Department of Biomedical Informatics, College of Medicine, The Ohio State University, 1800 Cannon Drive, Columbus, OH 43210, USA.
Department of Medicine, Indiana University School of Medicine, 545 Barnhill Drive, Indianapolis, IN 46202, USA.
Gigascience. 2019 May 1;8(5). doi: 10.1093/gigascience/giz046.
Long thought "relics" of evolution, not until recently have pseudogenes been of medical interest regarding regulation in cancer. Often, these regulatory roles are a direct by-product of their close sequence homology to protein-coding genes. Novel pseudogene-gene (PGG) functional associations can be identified through the integration of biomedical data, such as sequence homology, functional pathways, gene expression, pseudogene expression, and microRNA expression. However, not all of the information has been integrated, and almost all previous pseudogene studies relied on 1:1 pseudogene-parent gene relationships without leveraging other homologous genes/pseudogenes.
We produce PGG families that expand beyond the current 1:1 paradigm.

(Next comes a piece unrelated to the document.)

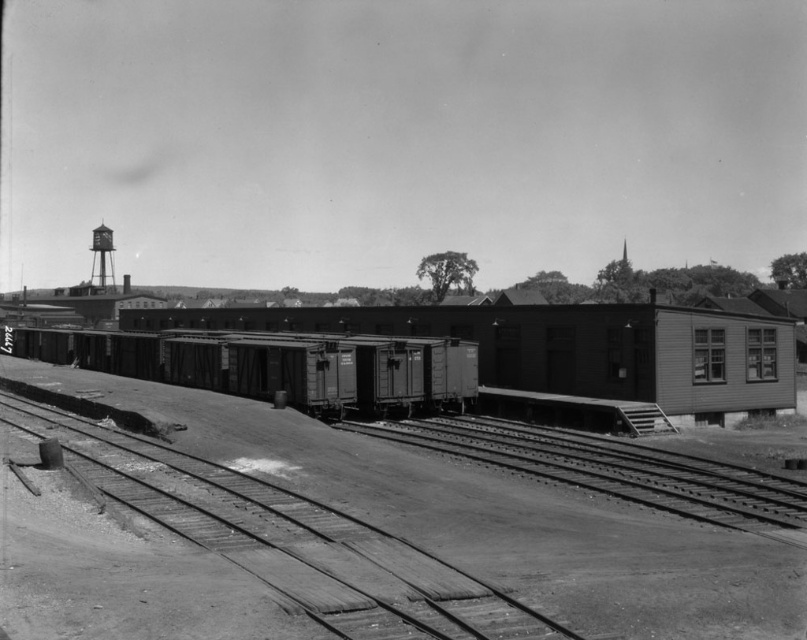 Looking at this image, you are a photographer aiming to capture both the smooth metal train car at center and the smooth metal water tower at upper left in a single shot. Based on their positions, which object will appear larger in the photo?

The smooth metal train car at center will appear larger in the photo because it is closer to the viewer than the smooth metal water tower at upper left.

You are a railway inspector checking the tracks. You notice the smooth wood train track at lower left and the smooth metal water tower at upper left. Which object is positioned to the right when viewed from your perspective?

The smooth wood train track at lower left is positioned to the right of the smooth metal water tower at upper left.

You are a photographer standing in the railway yard and want to capture both the smooth metal train car at center and the smooth metal water tower at upper left in a single photo. Which object should you position closer to the bottom of your camera frame?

First, we construct expansive PGG databases by (i) CUDAlign graphics processing unit (GPU) accelerated local alignment of all pseudogenes to gene families (totaling 1.6 billion individual local alignments and >40,000 GPU hours) and (ii) BLAST-based assignment of pseudogenes to gene families. Second, we create an open-source web application (PseudoFuN [Pseudogene Functional Networks]) to search for integrative functional relationships of sequence homology, microRNA expression, gene expression, pseudogene expression, and gene ontology. We produce four "flavors" of CUDAlign-based databases (>462,000,000 PGG pairwise alignments and 133,770 PGG families) that can be queried and downloaded using PseudoFuN. These databases are consistent with previous 1:1 PGG annotation and also are much more powerful including millions of de novo PGG associations. For example, we find multiple known (e.g., miR-20a-PTEN-PTENP1) and novel (e.g., miR-375-SOX15-PPP4R1L) microRNA-gene-pseudogene associations in prostate cancer. PseudoFuN provides a "one stop shop" for identifying and visualizing thousands of potential regulatory relationships related to pseudogenes in The Cancer Genome Atlas cancers.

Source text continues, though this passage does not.